In order to identify a factor model with three or more items:
- marker method fixes the first loading of each factor to 1.
- variance standardization method fixes the variance of each factor to 1 but freely estimates all loadings.
By default, lavaan reports the results of the marker method (1.000, 1.050, -1.050); by requesting the standardized version, lavaan reports the results of the variance standardization method in Std.all column (0.617, 0.648, -0.648).

3.2 Structural Model

Two steps:

First, construct measurement models.
Second, specify how the latent variables relate to each other.

This is a structural model with two endogenous variables (i.e. a mediation analysis model):

m6b = '
  # measurement models
    adjust  =~ motiv + harm + stabi
    risk    =~ verbal + ses + ppsych
    achieve =~ read + arith + spell
  # regression
    adjust ~ risk
    achieve ~ adjust + risk
'
m6b = sem(m6b, data=dat)
print(summary(m6b, standardized=TRUE, fit.measures=TRUE))

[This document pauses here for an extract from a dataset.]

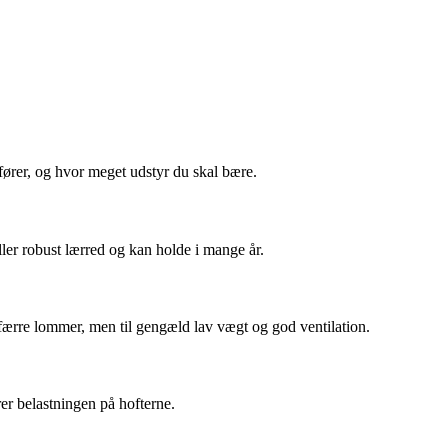
fører, og hvor meget udstyr du skal bære.
eller robust lærred og kan holde i mange år.
r færre lommer, men til gengæld lav vægt og god ventilation.
er belastningen på hofterne.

4. Model evaluation: model fit index

In regression analysis, there are four common criteria for evaluating a model: 1) adjusted R2; 2) MSE(mean square error); 3) RSE(residual standard error); and 4) information criterion(AIC & BIC). In SEM, there are also four commonly used indexes for model evaluation. Here are some important points to remember:

The model fit indexes only have true meanings when the model’s degree of freedom is greater than 0 (i.e. not a saturated model).
The model fit indexes are test statistics with a null hypothesis stating, the model fits the data well. Specifically, this null hypothesis implies that the model-implied covariance matrix $\Sigma(\theta)$ is identical to the population covariance matrix $\Sigma$ .
Hence, rejecting the null hypothesis means that our model does not fit the data well.

Request lavaan for additional fit statistics:

summary(model, fit.measures=TRUE)

4.1 Model chi-square

The chi-square value increases when there is a larger difference between the current model-implied covariance matrix $\Sigma(\hat{\theta})$ and the sample covariance matrix $S$ - more probable to reject H0.
When Model Test User Model: P-value (Chi-square) < 0.05, reject H0.
👎 Drawback: the chi-square is extremely sensitive under large samples. You may always get a significant p-value when sample size is greater than 400. In this case, you should refer to other indexes.

4.2 CFI (Comparative Fit Index)

It is a relative fit index - comparing your model with the saturated model based on a baseline model (just like the test of goodness of fit in logistic regression - see more details):

“An relative fit index assesses the ratio of the deviation of the user model from the worst fitting model (a.k.a. the baseline model) against the deviation of the saturated model from the baseline model.”

The closer the CFI is to 1, the better the fit of the model.
Empirically, CFI greater than 0.90 (or 0.95) indicates a good fit.

4.3 TLI (Tucker Lewis Index)

It is also a relative fit index:

The closer the TLI is to 1, the better the fit of the model.
Empirically, TLI greater than 0.90 indicates a good fit.
TLI and CFI are highly correlated so only one of the two should be reported.

4.4 RMSEA

It is not a relative fit index. Instead, it is a absolute index which does not involve comparisons. Some rules of thumb:

$\le 0.05$ → good fit
$>0.05$ but $<0.08$ → reasonbale fit
$\ge 0.1$ → poor fit